According to the lawsuit, Mary Trump claims that she inherited "valuable minority interests in the family business." However, she insists her two uncles and aunt conspired to chip away at her inheritance over time, ultimately colluding to withhold the actual value of what she should have received.
"Rather than protect Mary's interests, they designed and carried out a complex scheme to siphon funds away from her interests, conceal their grift, and deceive her about the true value of what she had inherited," the suit read.
Mary Trump also alleges her uncles and aunt colluded with multiple other parties, including a trustee, who was appointed as a representative allegedly acting on Mary's behalf, to present "a stack of fraudulent valuations" in an effort to coerce her into signing a settlement agreement that "fleeced her of tens of millions of dollars or more."
"Through each of these schemes," the lawsuit says, "Defendants not only deliberately defrauded Mary out of what was rightfully hers, they also kept her in the dark about it—until now."
The lawsuit draws out how the alleged elaborate schemes were orchestrated and managed over time.
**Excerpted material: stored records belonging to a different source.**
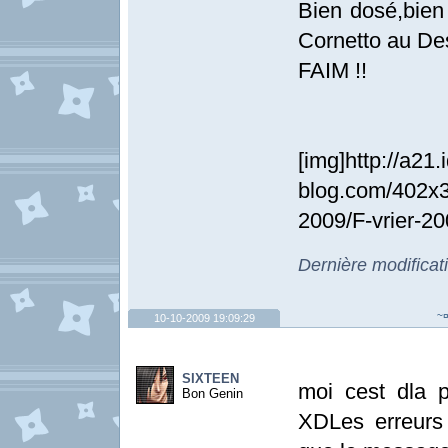
Bien dosé,bien 
Cornetto au De
FAIM !!
[img]http://a21.
blog.com/402x30
2009/F-vrier-20
Dernière modificat
~¤
10-10-2009 19:09:29
SIXTEEN
moi cest dla 
Bon Genin
XDLes erreurs 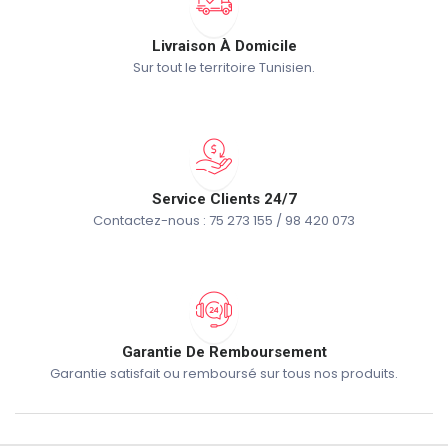
Livraison À Domicile
Sur tout le territoire Tunisien.
Service Clients 24/7
Contactez-nous : 75 273 155 / 98 420 073
Garantie De Remboursement
Garantie satisfait ou remboursé sur tous nos produits.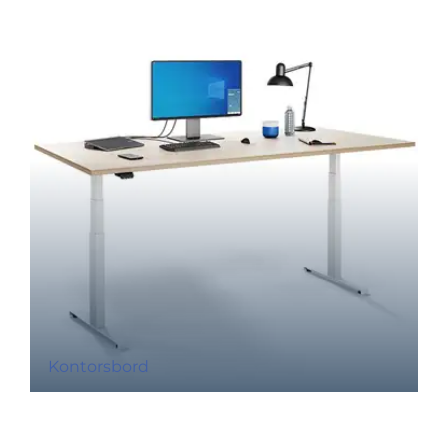
Kontorsbord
Among the schemes outlined, the lawsuit alleges that the siblings also charged "exorbitant management fees, consulting fees, and salaries" from questionable companies connected to her aunt's financial holding companies.
"Each scheme was a fraud in itself, but they also built on one another. First, Defendants fraudulently siphoned value from Mary's interests to entities Defendants owned and controlled, while disguising those transfers as legitimate business transactions (the 'Grift')," the suit said.
"Second, Defendants fraudulently depressed the value of Mary's interests, and the net income they generated, in part through fraudulent appraisals and financial statements (the 'Devaluing')," the suit claims.
"Third, following Fred Sr.'s death, Defendants forced Mary to the negotiating table by threatening to bankrupt Mary's interests and by canceling the healthcare policy that was keeping [Mary's brother] Fred III's infant son alive, and once at the table Defendants presented Mary with a stack of fraudulent valuations and financial statements, and a written agreement that itself memorialized their fraud, and obtained her signature (the 'Squeeze-Out')."
"Through each of these schemes, Defendants not only deliberately defrauded Mary out of what was rightfully hers, they also kept her in the dark about it — until now," the suit says.
Mary Trump's lawsuit comes just months after the release of her book, Too Much and Never Enough: How My Family Created the World's Most Dangerous Man. The incriminating narrative chronicled Trump's upbringing with a number of "harrowing and salacious" stories about the president's life and how it contributed to who has become today.